The food industry is notorious for using friendly cartoon characters and online games to market directly at children




Just as telling is what’s missing. A year ago, Public Health England reviewed the evidence about what works in reducing obesity. It called for far-reaching measures: to reduce junk-food advertising directed at children, to limit the number of supermarket promotions on unhealthy foods, and to force manufacturers to gradually reduce the sugar content of high-sugar foods. None features in the government’s strategy: it simply sets out a voluntary approach to asking manufacturers to reduce sugar levels over time. This is the same approach adopted by former health secretary Andrew Lansley in his 2011 “responsibility deal”, which left it up to the food and drinks industry to voluntarily change its approach. Yet studies have shown it failed to work.


This is hardly surprising. There is a race to the bottom at work in our food industry. Packing foods with addictively delicious – and cheap – fat, salt and sugar is one of the fastest ways to a healthy profit. Once the worst offenders go down this road, conditioning our palates to crave more of the unhealthy in a way that puts paid to the idea of free consumer choice, others follow. There’s little point to one manufacturer taking action; consumers will simply switch away from their products. This is why enlightened members of the industry are pushing for a compulsory approach to reducing sugar and fat contents: they want to take action, but need a level playing field.

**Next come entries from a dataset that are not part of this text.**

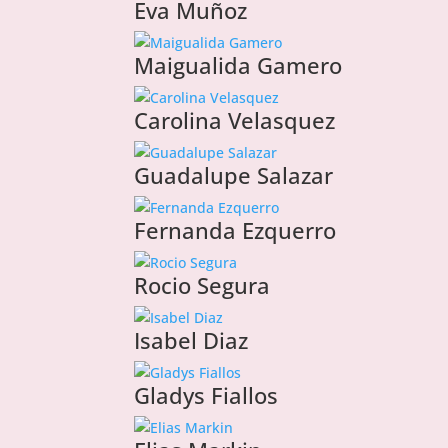
Eva Muñoz
Maigualida Gamero
Carolina Velasquez
Guadalupe Salazar
Fernanda Ezquerro
Rocio Segura
Isabel Diaz
Gladys Fiallos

The food industry is notorious for using friendly cartoon characters and online games to market directly at children, pushing them to pressure parents into buying fat- and sugar-laden foods. It is known for misleadingly passing off products, such as breakfast drinks that contain more sugar than a can of cola, as healthy. There are parallels with the 1950s tobacco industry, which offered guarantees its products were safe that companies knew they could not make stand up.


Except this is even worse – this time, the target is young children. And food manufacturers are winning; children consume, on average, three times the maximum recommended amount of sugar. Tooth decay is the most common reason for children aged between five and nine to be admitted to hospital.


Obesity may be a national crisis, but it is a crisis we know how to address. The tragedy is that, prior to 2010, the UK was a world leader in nutrition policy. The previous Labour government devolved responsibility to the independent Food Standards Agency, insulating nutrition policy from heavy industry lobbying. The FSA led the way on the reformulation of food products, brokering industry-wide deals to get the industry to reduce salt contents. As a result, Britain was the first country in the world to successfully reduce salt intakes. It is an approach that has been copied around the world; countries such as South Africa, Chile and Argentina have applied it not just to salt, but sugar and fat, with great success.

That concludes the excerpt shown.